Proditomania, from the Latin prodere (to betray) is the feeling or the belief that everyone around is out to get you. ~ Wordsmith.org
Haggard Hawks says this word is derived from the same root are a clutch of equally seldom-encountered words likes of prodition (a fifteenth century word for treason or treachery) and proditor (a traitor).
Here's a cheerful thought from an email I receive every morning called Daily Stoic:
Here’s a humbling thought: Even if your life is amazing and successful, even if you mind your own business and are kind to everyone you meet, somebody, somewhere is going to be happy when you’re dead. Somebody who wants to buy your house, somebody who you pissed off in high school, an up and comer looking to enter the job market, some hater who doesn’t like your work—they’re going to smile when they hear the news that you’ve passed. At the very least, there are some worms who are going to be glad to get to work on your corpse.
It doesn’t matter how good a life you’ve led. There’ll still be people standing around the bed who will welcome the sad event. Even with the intelligent and good. Won’t there be someone thinking “Finally! To be through with that old schoolteacher. Even though he never said anything, you could always feel him judging you.” And that’s for a good man. How many traits do you have that would make a lot of people glad to be rid of you? Remember that, when the time comes.
Feeling more better already?
This has always been our human condition: The Old Testament Book of Psalms mentions the words “enemy” and “enemies” 104 times. To pick just one:
Psalms:27:12: Deliver me not over unto the will of mine enemies: for false witnesses are risen up against me, and such as breathe out cruelty.

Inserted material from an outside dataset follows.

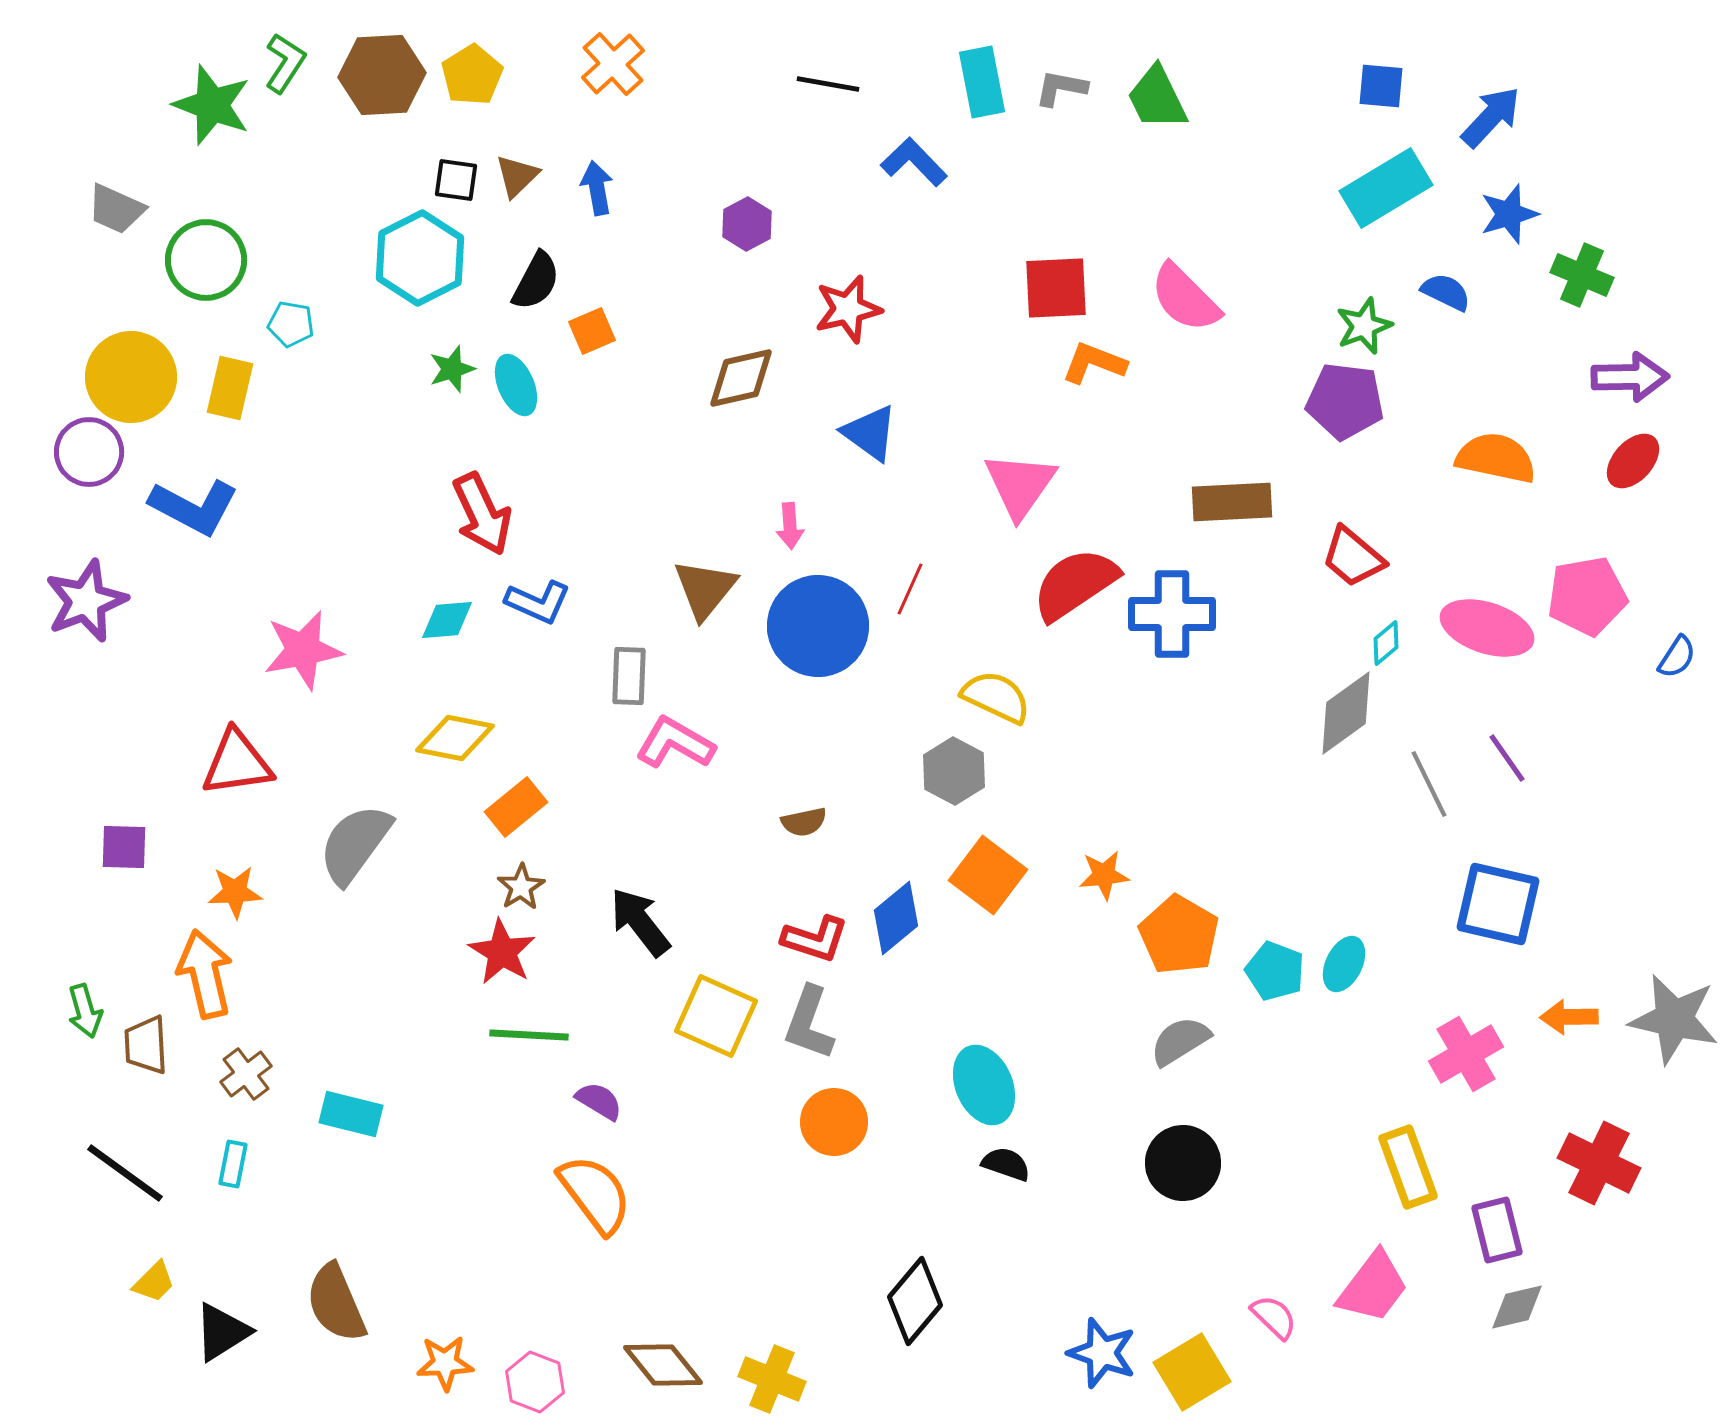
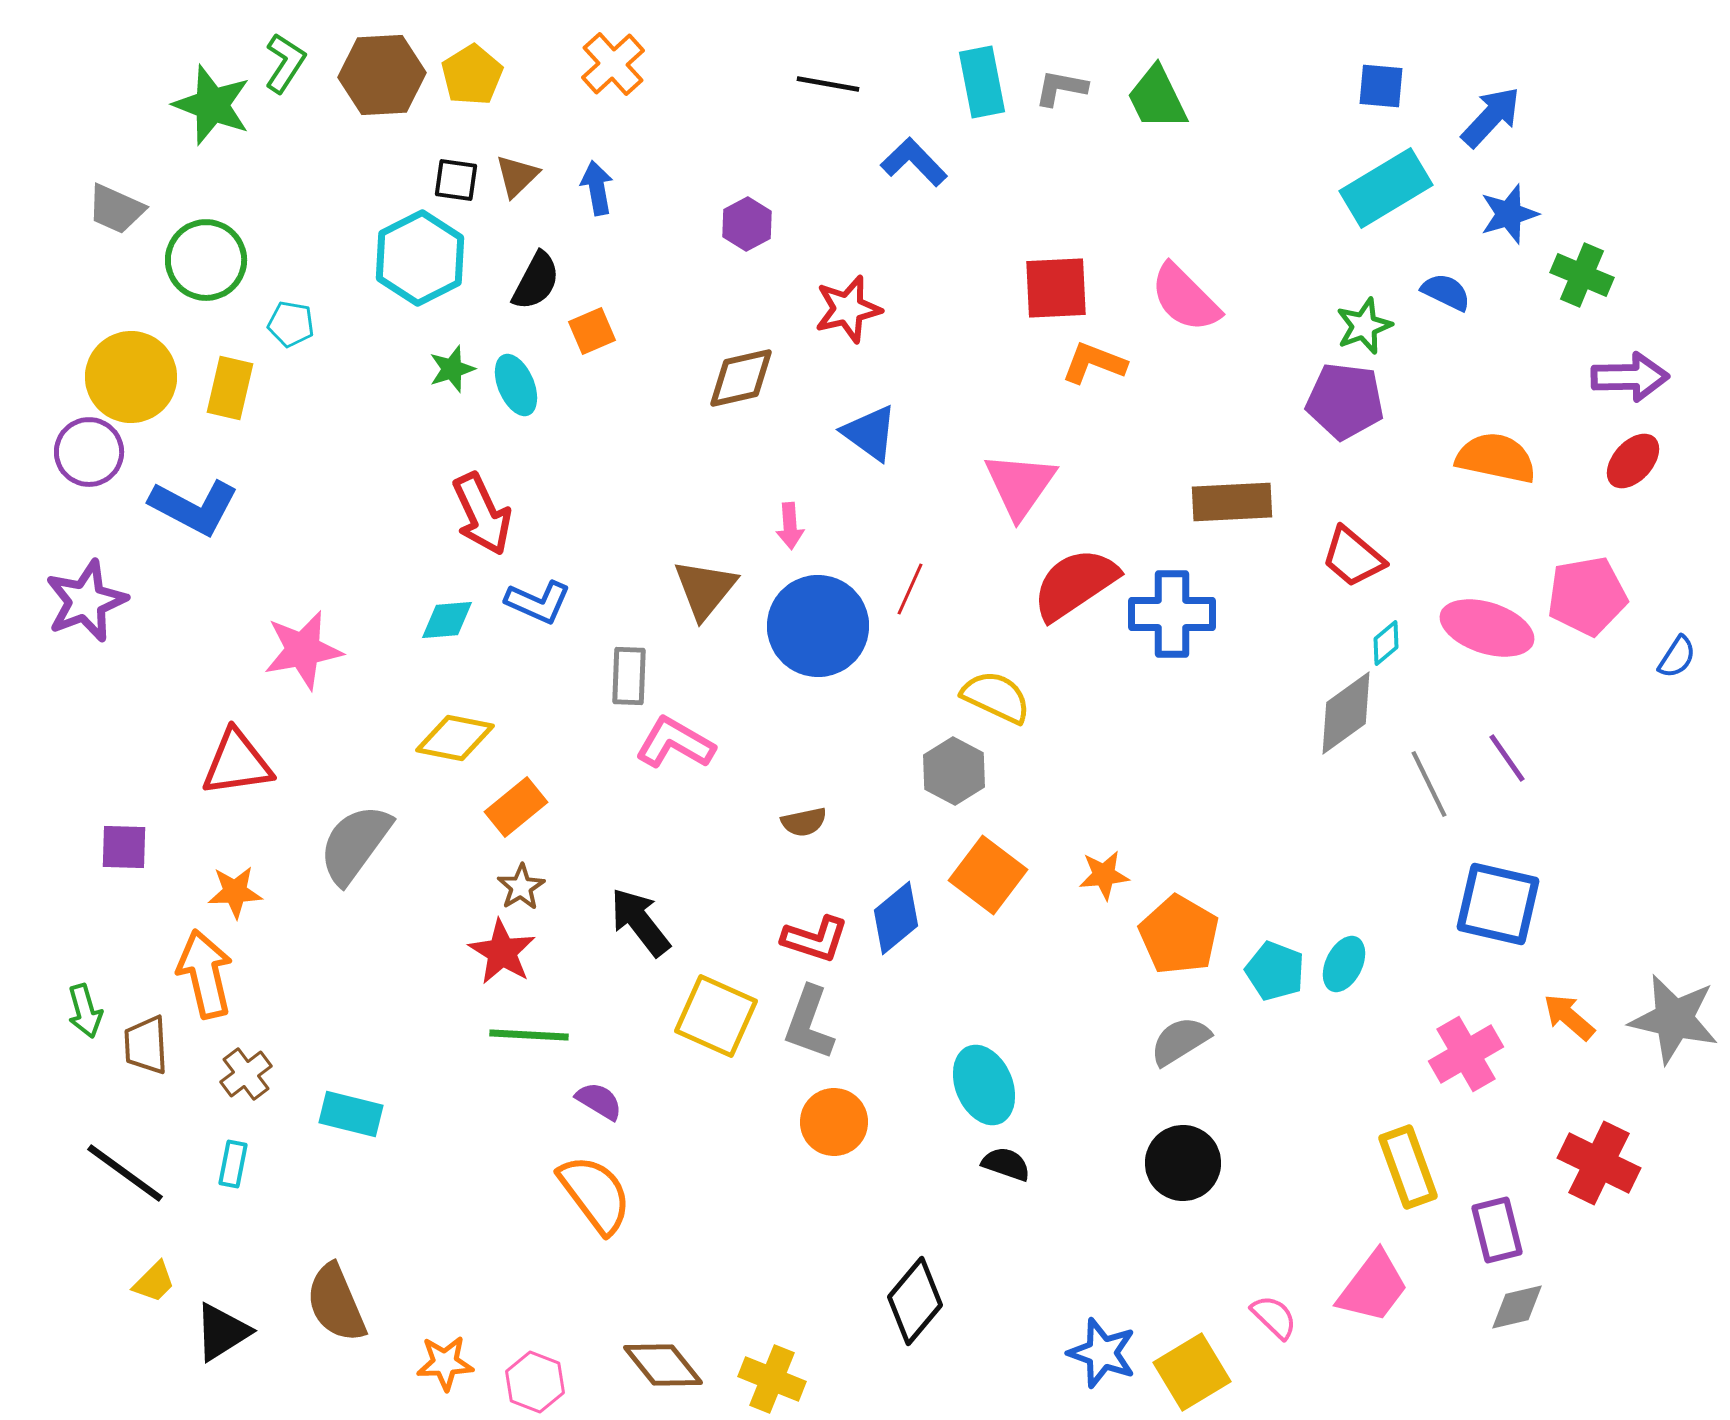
orange arrow at (1569, 1017): rotated 42 degrees clockwise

What to do? In sending out the Twelve, Jesus said to them, “Behold, I send you forth as sheep in the midst of wolves: be ye therefore wise as serpents, and harmless as doves” (Matthew 10:16, KJV). The world, then as now, one commentator writes, was hostile to believers—not incidentally hostile, but purposefully hostile. This writer continues:
Some people recoil at the image of a serpent, no matter what the context. They can never see a snake in a good light, even when used by Jesus as a teaching tool. But we should not make too much of the simile. We cannot attach the evil actions of Satan (as the serpent) with the serpent itself. Animals are not moral entities. The creature itself cannot perform sin, and shrewdness is an asset, not a defect. This is the quality that Jesus told His disciples to model.
So then we live with the paradox. As is so often the case with dangerous and difficult affairs.